February 21, 2014
Trinity Medical School forging links in community

The Trinity School of Medicine has continued its ongoing outreach programme to victims of the flooding disaster, heralded by the December 24th, 2013, weather trough system.{{more}} On Friday, 8th February, a team of officials from the school paid visits to two emergency shelters on the Leeward side of the island to distribute items of clothing and toiletries. Medical supplies were also donated to the Chateaubelair Hospital.

The team comprised Mr Steve Wilson, president and CEO of the school, and his wife Sally Ann Wilson; Vincentian Dr Conrad Nedd, a professor at the school; and Kaushalya Nedd, director of the office of the Deanery.

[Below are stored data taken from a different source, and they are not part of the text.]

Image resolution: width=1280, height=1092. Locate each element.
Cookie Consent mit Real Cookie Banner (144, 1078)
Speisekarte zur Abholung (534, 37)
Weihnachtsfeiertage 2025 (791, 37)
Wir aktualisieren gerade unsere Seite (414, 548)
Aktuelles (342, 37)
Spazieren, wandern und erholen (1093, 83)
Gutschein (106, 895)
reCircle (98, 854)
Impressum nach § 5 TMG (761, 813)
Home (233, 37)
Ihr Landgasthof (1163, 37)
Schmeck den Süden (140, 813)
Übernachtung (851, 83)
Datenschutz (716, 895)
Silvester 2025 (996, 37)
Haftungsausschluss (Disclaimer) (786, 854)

With its final destination being the Chateaubelair Hospital, the team made its first stop at the Spring Village emergency shelter, housed at the Community Centre there. The residents of the shelter were on hand to receive clothing and footwear, and all expressed their delight at receiving the donations. Speaking on behalf of the group, resident Charles addressed the team: “I feel real good for these clothes. We thank you all very much. I get some for myself and my little grandson here. Is seven of us live at the Centre. Our houses wash away, and we now just trying to see how we could get things back in order.”

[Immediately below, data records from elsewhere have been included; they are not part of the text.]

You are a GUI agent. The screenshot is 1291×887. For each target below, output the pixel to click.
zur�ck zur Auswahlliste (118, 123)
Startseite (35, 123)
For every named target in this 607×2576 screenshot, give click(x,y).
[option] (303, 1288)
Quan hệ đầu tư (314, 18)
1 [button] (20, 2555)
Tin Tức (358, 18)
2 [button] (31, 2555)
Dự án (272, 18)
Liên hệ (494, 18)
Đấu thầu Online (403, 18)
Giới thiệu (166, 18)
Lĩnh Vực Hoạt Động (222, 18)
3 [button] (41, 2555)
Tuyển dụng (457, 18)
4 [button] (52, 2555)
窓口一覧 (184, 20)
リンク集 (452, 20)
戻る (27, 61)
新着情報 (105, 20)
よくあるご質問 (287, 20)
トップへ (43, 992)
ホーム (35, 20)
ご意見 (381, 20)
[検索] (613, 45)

The next stop took the team to the house of the young lady who was found to have a very serious skin disease. She was discovered by doctors from the Trinity School of Medicine while on a Village Doctor exercise in conjunction with the SVG Rotary Club. The doctors from Trinity had made an intervention, and the team was eager to monitor her progress. She was presented with supplies of food, clothing and medicines.

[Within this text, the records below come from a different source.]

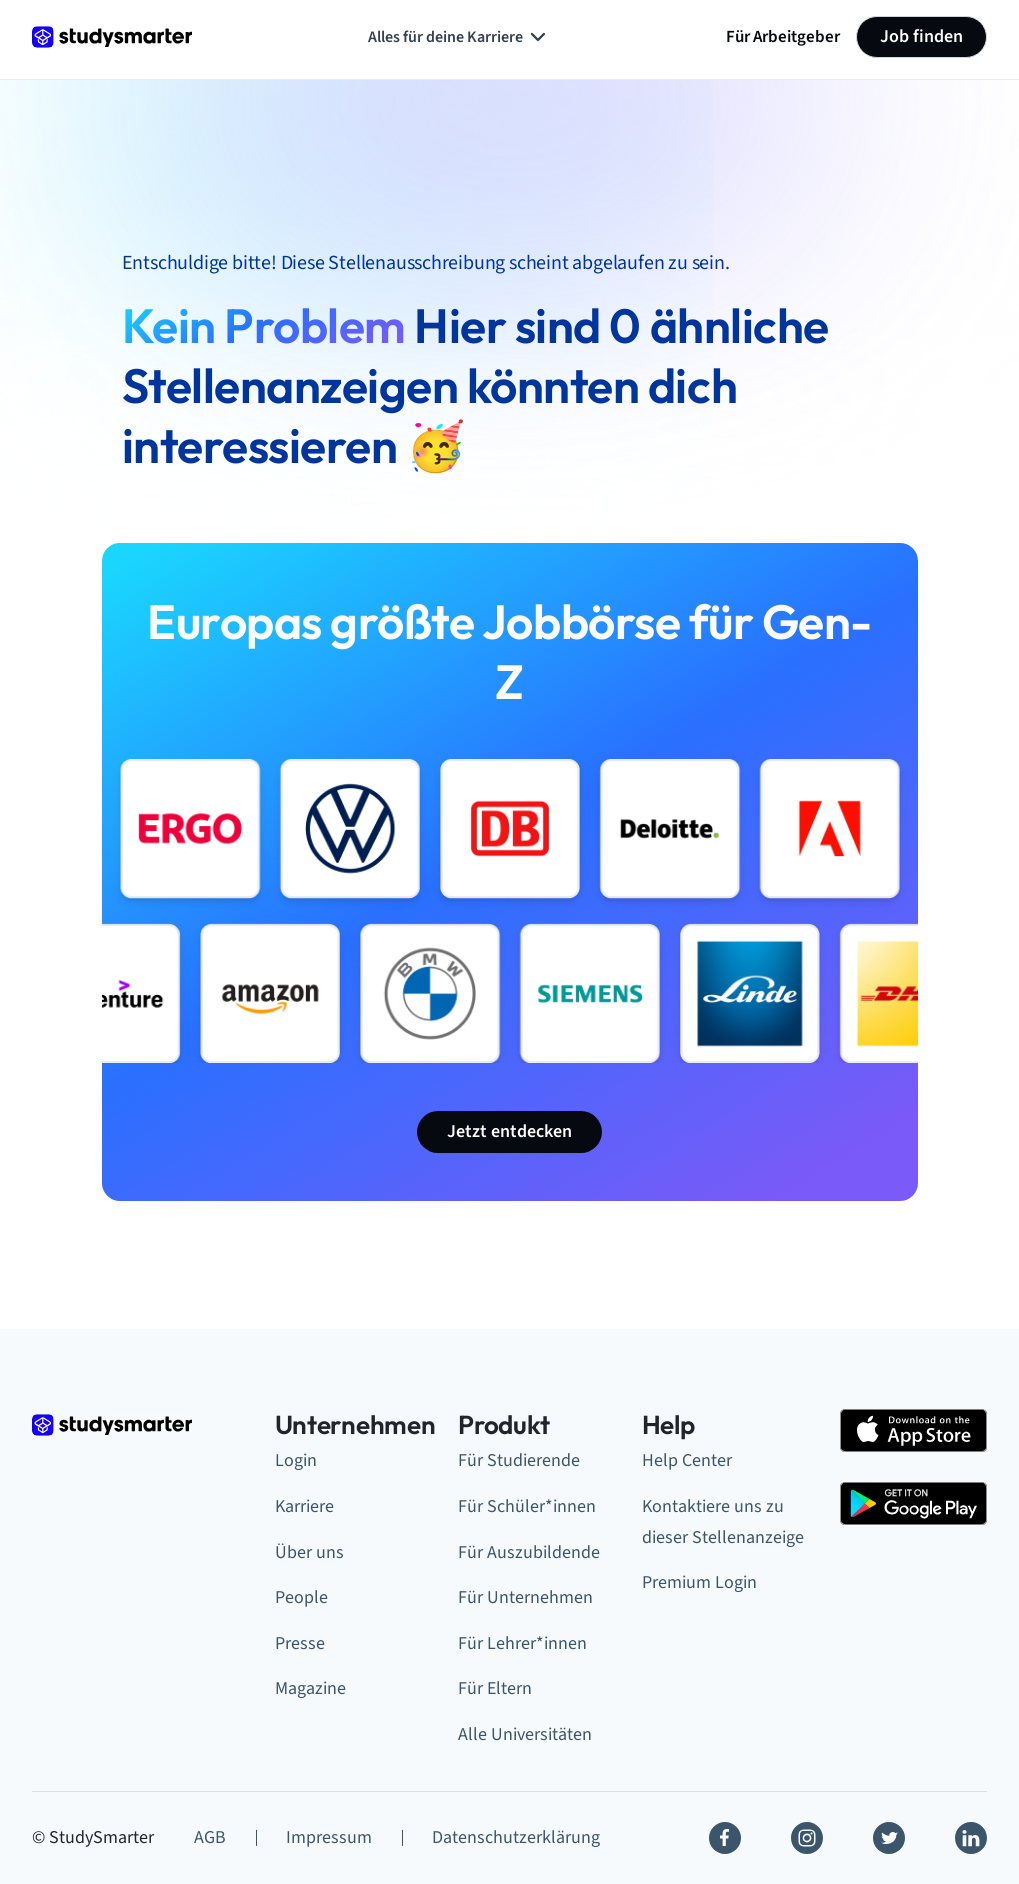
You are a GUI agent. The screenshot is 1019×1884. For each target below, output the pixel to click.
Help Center (687, 1460)
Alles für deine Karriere (459, 37)
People (301, 1597)
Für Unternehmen (525, 1597)
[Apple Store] (913, 1430)
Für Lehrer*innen (522, 1643)
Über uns (309, 1552)
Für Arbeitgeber (783, 36)
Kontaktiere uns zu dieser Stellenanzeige (723, 1522)
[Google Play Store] (913, 1503)
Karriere (304, 1506)
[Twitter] (889, 1838)
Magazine (310, 1688)
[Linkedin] (971, 1838)
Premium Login (699, 1582)
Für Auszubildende (529, 1552)
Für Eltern (495, 1688)
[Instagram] (807, 1838)
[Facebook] (725, 1838)
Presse (300, 1643)
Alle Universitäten (525, 1734)
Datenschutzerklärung (516, 1837)
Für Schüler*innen (527, 1506)
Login (296, 1460)
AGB (210, 1837)
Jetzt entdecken (509, 1131)
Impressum (329, 1837)
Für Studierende (519, 1460)
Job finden (921, 36)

The residents of the emergency shelter at the Rose Bank Community Centre were not left out. According to shelter manager Urel La Borde, the residents had already been given clothing, but there were some who had not received sufficient items. She was rather happy to see the team and thanked them on behalf of the recipients. “We had donations of some children clothes, but not a lot. We are grateful for these,” she said. “On behalf of the shelter members, I say thanks.” LaBorde said that she was not quite sure when the residents will be able to return, as the majority of them no longer had homes. She was satisfied that the added toiletries would be an important contribution to their personal hygiene. “There are persons here without homes,” she explained, “they are not livable!”

At the Chateaubelair Hospital, Dr Conrad Nedd provided some needed supplies of urinary catheters, canules, antibiotics, antiseptic creams and toilet tissue to registered nurse Nikeitha Nash and ward assistant Marilyn Jordan. That donation formed part of an on-going trust to the Chateaubelair Hospital from Trinity School of Medicine. Clothing donated amounted to approximately US$5,000.